Democrats in Congress, meanwhile, called for a windfall profits tax on big oil companies during the summer, when consumer gas prices hit all-time highs.

“Not in a legal definition, but in most people’s minds, what’s happening with refined products, profits and margins probably qualifies as a windfall,” Tom Kloza, global head of energy analysis at the Oil Price Information Service, told The Hill in an interview.

“The optics are pretty bad,” Kloza added. “Record profits … aren’t exactly being cheered by a population that says, hey, we need a break from inflation.”

Moreover, he said, “if you were to have a virtual map of what’s occurred so far in the month of October, which is outside the realm of the third quarter profits, the numbers aren’t just off the charts, they’re off the wall the charts are on.”

Patrick DeHaan, head of petroleum analysis at GasBuddy, argued that much of the actual consumer prices are outside oil companies’ control.

“They can decide to raise production or not, and if they raise production that lowers prices, but for now, oil company profits are a sign of the imbalances that exist in oil markets,” he said. “That is, everyone wants oil and refined products and there’s simply not enough to go around.”

Oil companies can just as easily “lose big” in a scenario that drives down demand, like at the beginning of the COVID-19 pandemic, he noted.

“When the going’s good, it’s very good, and when the going’s bad, it’s extremely bad,” he said.

Going forward, Kloza predicted, “I think that we’re entering a chapter where high gas prices, which the White House is laser focused on … are not going to necessarily drop appreciably, but they’re going to slip off the front page.”

In their place, he added, would likely be the prices of commodities like diesel fuel and heating oil moving into the winter.

Earlier this year, Energy Secretary Jennifer Granholm called on major oil refiners to limit exports of refined products ahead of hurricane season and winter.

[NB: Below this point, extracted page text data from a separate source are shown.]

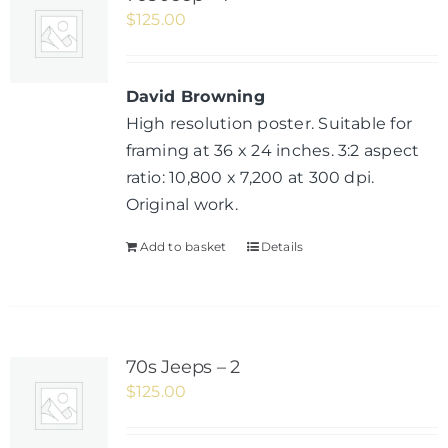
$
125.00
David Browning
High resolution poster. Suitable for
framing at 36 x 24 inches. 3:2 aspect
ratio: 10,800 x 7,200 at 300 dpi.
Original work.
Add to basket
Details
70s Jeeps – 2
$
125.00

“I urge you to focus in the near term on building inventories in the United States, rather than selling down current stocks and further increasing exports,” she said.

In response, however, Exxon CEO Woods pushed back on Granholm’s characterization of limiting exports as beneficial to consumers.

“Continuing current Gulf Coast exports is essential to efficiently rebalance markets — particularly with diverted Russian supplies,” Woods wrote in September, according to The Wall Street Journal. “Reducing global supply by limiting U.S. exports to build region-specific inventory will only aggravate the global supply shortfall.”

Democrats in the progressive wing of the party have called on the administration to take more drastic action or sought to take it themselves.

At the height of gas price increases over the summer, Rep. Ro Khanna (D-Calif.) and Sen. Sheldon Whitehouse (D-R.I.) introduced legislation to impose a windfall profits tax on oil companies, with revenues returned to taxpayers. California Gov. Gavin Newsom (D) has called for a similar tax in the Golden State, which typically outpaces all others when it comes to gas prices.

Friday morning, Khanna introduced another bill that would bar exporting refined gas products during any seven-day period where domestic average gas prices are $3.12 or more.

The bill is unlikely to pass, but a ban would go notably further than the voluntary limitations Granholm asked for in her August letter.

A Shell spokesperson referred The Hill to congressional testimony in which President Gretchen Watkins said, “Because oil is a global commodity, Shell does not set or control the price of crude oil.  Similarly, Shell does not set or control the price that consumers pay.  Indeed, it would be illegal for Shell to do so because nearly all Shell-branded retail stations in the United States are owned by independent operators who set their own prices in the marketplace.”

An Exxon spokesperson, meanwhile, told The Hill, “Our investments over the past five years, including through the lows of the pandemic, are driving [the Q3] results. Our North American refineries set an all-time record for manufacturing volumes at a time when the world needs our products the most. Around the world, our refineries had their best production since 2008.”

The Hill has reached out to Chevron for comment.